For us, this means that we will:

  • Continue to examine ourselves and our organization, and the ways in which we perpetuate anti-Black racism, through ongoing training, listening, (un)learning, and acting; 

  • Continue to offer arts-based anti-oppression experiential learning workshops to our local community of artists and practitioners;

  • Connect with white leaders of arts and mental health organizations, and white artists to engage in and hold ourselves accountable to critical learning together around whiteness and white supremacy;

  • Seek greater representation of Black leadership within our Board, our artist facilitation team, and within our programming; 

  • Simultaneously, address the inherent and implicit barriers we uphold, as an organization that is majority white-led, to greater representation of Black leadership and participation;

  • Continue to question and address the racial bias in our programming and operations: Who are our programs for? Who do they serve? Whose voices and worldviews do they amplify? And whose experiences do they reflect?

  • Be aware of and name when white safety is being protected at the cost of harm to Black participants and team members in our programming and work environment; 

  • Attempt to repair the harm when we miss the mark; 

  • Promote the work of and learn from Black and Indigenous artists and practitioners who are leading the way and working toward decolonized and anti-oppressive arts and healing spaces;

  • Continue to deconstruct the logic of white supremacy through our programming that creates hierarchies between self and other, self and world, self and nature;

  • Continue to work against toxic individualism and capitalist notions of care, and build caring, intersectional communities that value, learn from, and amplify difference.

We see these commitments as the work of transformative justice and community care; these ideas uproot outdated and exclusionary ways of policing and being together, and signal a (re)turn to a sense of community that is predicated on collective healing, accountability, and repair. 

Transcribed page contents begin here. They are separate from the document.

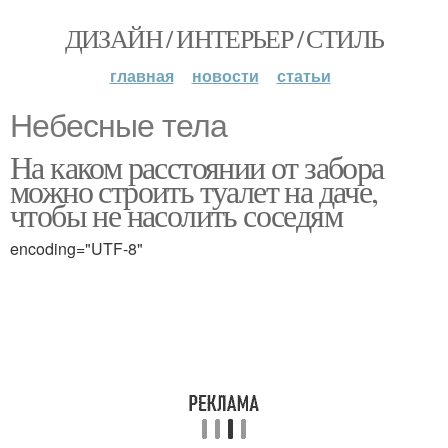
ДИЗАЙН / ИНТЕРЬЕР / СТИЛЬ
главная
новости
статьи
Небесные тела
На каком расстоянии от забора
можно строить туалет на даче,
чтобы не насолить соседям
encoding="UTF-8"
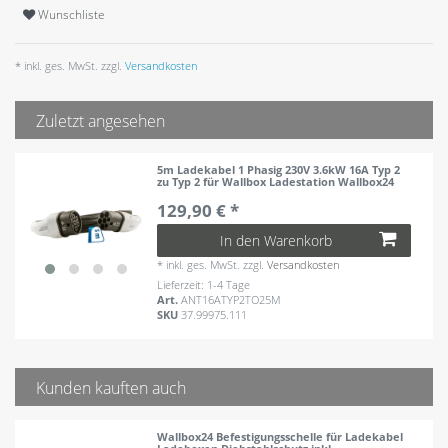
Wunschliste
* inkl. ges. MwSt. zzgl.
Versandkosten
Zuletzt angesehen
5m Ladekabel 1 Phasig 230V 3.6kW 16A Typ 2
zu Typ 2 für Wallbox Ladestation Wallbox24
129,90 € *
In den Warenkorb
*
inkl. ges. MwSt.
zzgl.
Versandkosten
Lieferzeit: 1-4 Tage
Art.
ANT16ATYP2TO25M
SKU
37.99975.111
Kunden kauften auch
Wallbox24 Befestigungsschelle für Ladekabel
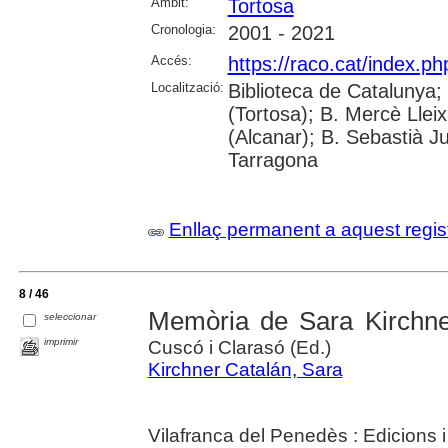
Àmbit:
Tortosa
Cronologia:
2001 - 2021
Accés:
https://raco.cat/index.p
Localització:
Biblioteca de Catalunya;
(Tortosa); B. Mercè Lleix
(Alcanar); B. Sebastià J
Tarragona
Enllaç permanent a aquest regis
8 / 46
Memòria de Sara Kirchne
seleccionar
imprimir
Cuscó i Clarasó (Ed.)
Kirchner Catalán, Sara
Vilafranca del Penedès : Edicions 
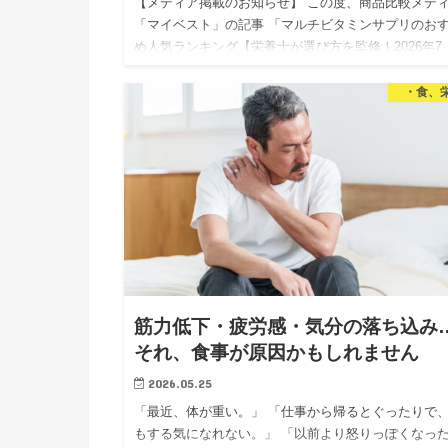
【メディア掲載のお知らせ】 この度、商品比較メデ
「マイベスト」の記事 「マルチビタミンサプリのお
め人気ランキング【栄養士が選び方を監修！2026年7
月】」 にて、マルチビタミンサプリの選び方の監修
当いたしまし…
・食、
筋力低下・疲労感・気分の落ち込み
それ、食事が原因かもしれません
2026.05.25
「最近、体が重い。」 「仕事から帰るとぐったりで
もする気になれない。」 「以前より怒りっぽくなっ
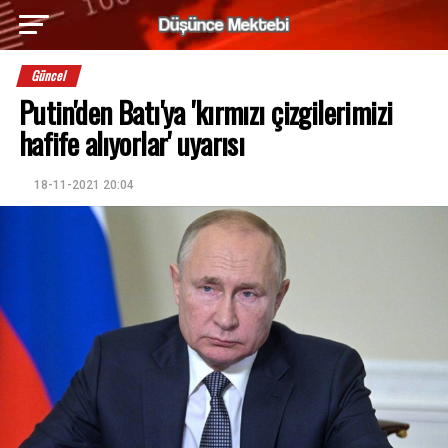
Güncel
Putin'den Batı'ya 'kırmızı çizgilerimizi
hafife alıyorlar' uyarısı
18-11-2021 20:04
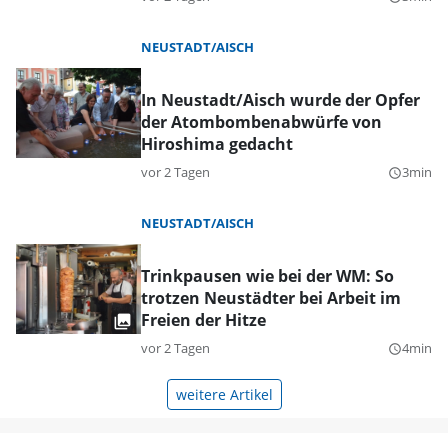
NEUSTADT/AISCH
In Neustadt/Aisch wurde der Opfer
der Atombombenabwürfe von
Hiroshima gedacht
vor 2 Tagen
3min
query_builder
NEUSTADT/AISCH
Trinkpausen wie bei der WM: So
trotzen Neustädter bei Arbeit im
Freien der Hitze
vor 2 Tagen
4min
query_builder
weitere Artikel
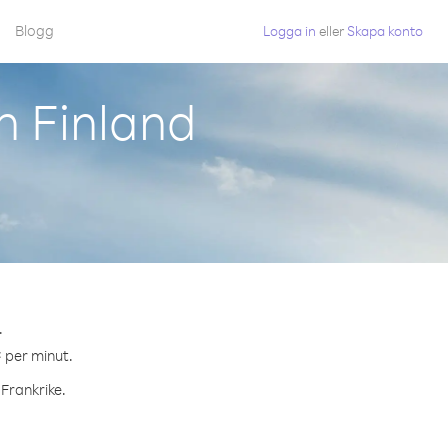
Blogg
Logga in
eller
Skapa konto
n Finland
.
¢ per minut.
 Frankrike.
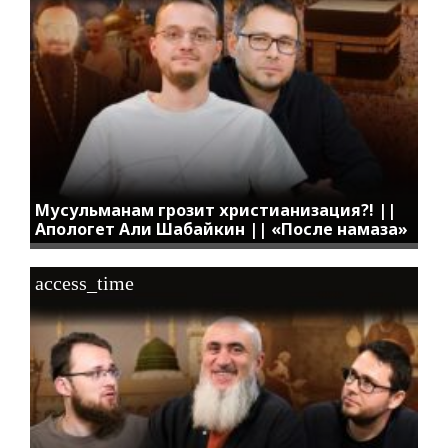
Мусульманам грозит христианизация?! ||
Апологет Али Шабайкин || «После намаза»
access_time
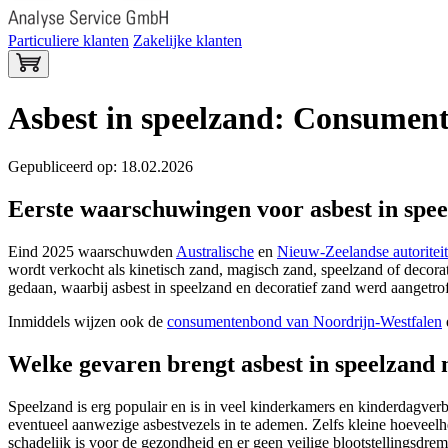
Particuliere klanten
Zakelijke klanten
Asbest in speelzand: Consumen
Gepubliceerd op: 18.02.2026
Eerste waarschuwingen voor asbest in spee
Eind 2025 waarschuwden
Australische
en
Nieuw-Zeelandse autoritei
wordt verkocht als kinetisch zand, magisch zand, speelzand of decora
gedaan, waarbij asbest in speelzand en decoratief zand werd aangetr
Inmiddels wijzen ook de
consumentenbond van Noordrijn-Westfalen
Welke gevaren brengt asbest in speelzand
Speelzand is erg populair en is in veel kinderkamers en kinderdagverbl
eventueel aanwezige asbestvezels in te ademen. Zelfs kleine hoevee
schadelijk is voor de gezondheid en er geen veilige blootstellingsdr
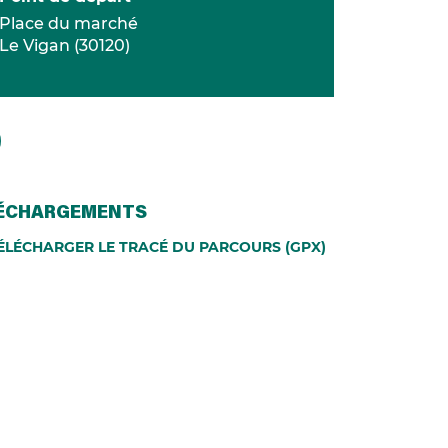
Place du marché
Le Vigan
(
30120
)
ÉCHARGEMENTS
ÉLÉCHARGER LE TRACÉ DU PARCOURS (GPX)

We write this from a deep belief that liberation and solidarity is an ongoing commitment that happens both in public when being silent is not an option, and in private, in our homes, with our friends, families, and neighbours. This is ongoing work that ought not start, or end, with a statement, but be a lifelong commitment to undoing the violence of white supremacist logic and systems that affords humanity, privilege, and safety to only a select few.